Sewage sludge-derived biochar (SBC) could remove organic contaminants in environment and reuse the sludge effectively. In this study, urea-doped SBC (NSBC) was prepared, characterized, and applied as heterogeneous catalytics to peroxydisulfate (PDS) activation. Sulfadiazine (SD), a widely used antibiotic, was used as a model pollutant to evaluate the efficiency and mechanism of this system. The degradation rate of SD increased to 100% after 4 h when 1 g/L of NSBC was added to the system with a SD concentration of 20 mg/L. In this study, it was confirmed that there were two important pathways in the degradation of SD by NSBC/PDS system: the free radical on the surface of NSBC and the nonradical (¹O₂) in the solution. The doping of N atoms makes neighboring C atoms positively charged, thereby making the direct transfer of electrons with S₂O₈²⁻ and the generation of ¹O₂ via nonradical pathway easy. In addition, the CO functional group formed during the pyrolysis of NSBC can produce ¹O₂ in a similar way. A total of 22 SD degradation products were identified, and 4 possible pathways were proposed. This study provide supplement for the degradation mechanism of organic compounds by carbon-based materials.
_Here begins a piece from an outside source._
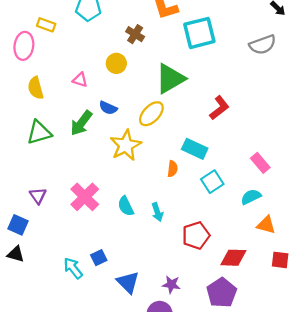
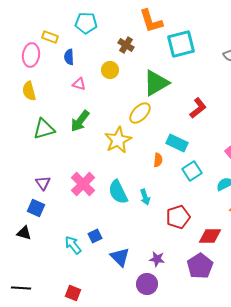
yellow semicircle: (36, 88) -> (29, 91), moved
blue semicircle: (108, 108) -> (69, 57), moved, turned 63
cyan semicircle: (126, 206) -> (118, 192), size x1.4
blue square: (18, 225) -> (36, 208), moved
污水污泥衍生生物炭（SBC）可以去除环境中的有机污染物并有效地再利用污泥。在这项研究中，尿素掺杂的 SBC (NSBC) 被制备、表征并作为非均相催化剂应用于过二硫酸盐 (PDS) 活化。磺胺嘧啶 (SD) 是一种广泛使用的抗生素，被用作模型污染物来评估该系统的效率和机制。在体系中加入 1 g/L NSBC，SD 浓度为 20 mg/L 时，4 h 后 SD 的降解率提高到 100%。本研究证实NSBC/PDS体系降解SD有两条重要途径：NSBC表面的自由基和非自由基( ¹ O ₂) 在解决方案中。N 原子的掺杂使相邻的 C 原子带正电，从而使电子与 S ₂ O ₈ ^2-的直接转移以及通过非自由基途径产生¹ O ₂变得容易。此外，NSBC 热解过程中形成的 CO 官能团可以以类似的方式产生¹ O ₂。共鉴定出 22 种 SD 降解产物，并提出了 4 条可能的途径。该研究为碳基材料降解有机化合物的机理提供了补充。